O decreto, publicado no final de 2025, estabeleceu teto de 3,6% para a taxa cobrada das lojas pelas empresas de benefícios. A norma também fixou prazo máximo de 15 dias para o pagamento aos estabelecimentos que aceitam os tíquetes, além de outras regras.
Cármen Lúcia arquivou a Ação Direta de Inconstitucionalidade (ADI) porque considerou que a discussão depende da análise prévia de uma norma infralegal — neste caso, o próprio decreto. Por esse motivo, avaliou que o STF não é a instância adequada para julgar a questão constitucional. “A presente ação direta de inconstitucionalidade não reúne condições para o seu conhecimento”, escreveu a ministra.
A ABBT representa Alelo, VR, Ticket Restaurante e Pluxee. A entidade havia pedido uma liminar para interromper os efeitos do decreto. Em nota, afirmou respeitar a decisão de não analisar o mérito e disse que continuará atuando em defesa do PAT. Também declarou que as empresas associadas mantêm confiança na tese apresentada.
Os processos sobre o tema devem continuar nas instâncias inferiores da Justiça. De acordo com Rogério Araújo, coordenador-geral do PAT, existem hoje entre 12 e 15 ações em andamento, e o governo já suspendeu as liminares. O decreto vale para todas as empresas.
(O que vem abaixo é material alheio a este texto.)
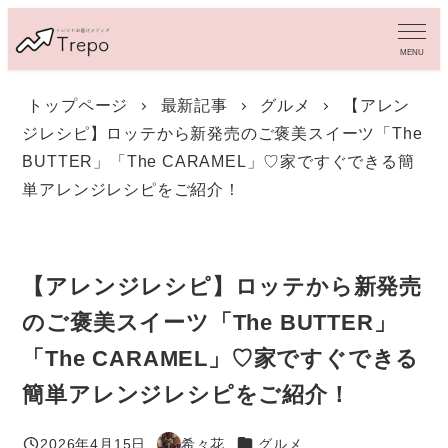
メ
イ
MENU
ン
コ
トップページ
最新記事
グルメ
【アレン
ン
ジレシピ】ロッテから新発売のご褒美スイーツ「The
テ
ン
BUTTER」「The CARAMEL」♡家ですぐできる簡
ツ
単アレンジレシピをご紹介！
へ
移
動
【アレンジレシピ】ロッテから新発売
のご褒美スイーツ「The BUTTER」
「The CARAMEL」♡家ですぐできる
簡単アレンジレシピをご紹介！
カテゴリー
2026年4月15日
希々花
グルメ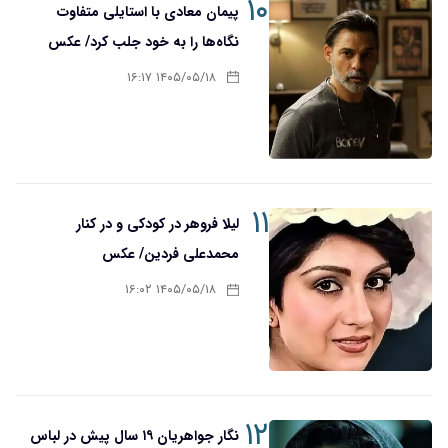
۱۰
پیمان معادی با استایلی متفاوت
نگاه‌ها را به خود جلب کرد/ عکس
۱۴۰۵/۰۵/۱۸ ۱۶:۱۷
۱۱
لیلا فروهر در کودکی و در کنار
محمدعلی فردین/ عکس
۱۴۰۵/۰۵/۱۸ ۱۶:۰۲
۱۲
نگار جواهریان ۱۹ سال پیش در لباس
A regulamentação provocou divergências entre participantes do mercado. Associações de empresas de tíquetes, bares e restaurantes criticam o teto da taxa de desconto, conhecida como MDR. Supermercados apoiam a medida. Antes do decreto, empresas do setor cobravam taxas de até 8%, segundo integrantes do governo.
O Ministério do Trabalho notificou 115 empresas por descumprimento de regras previstas em lei. A divergência também levou companhias de vale-refeição e alimentação a continuar operando em desacordo com determinações do governo.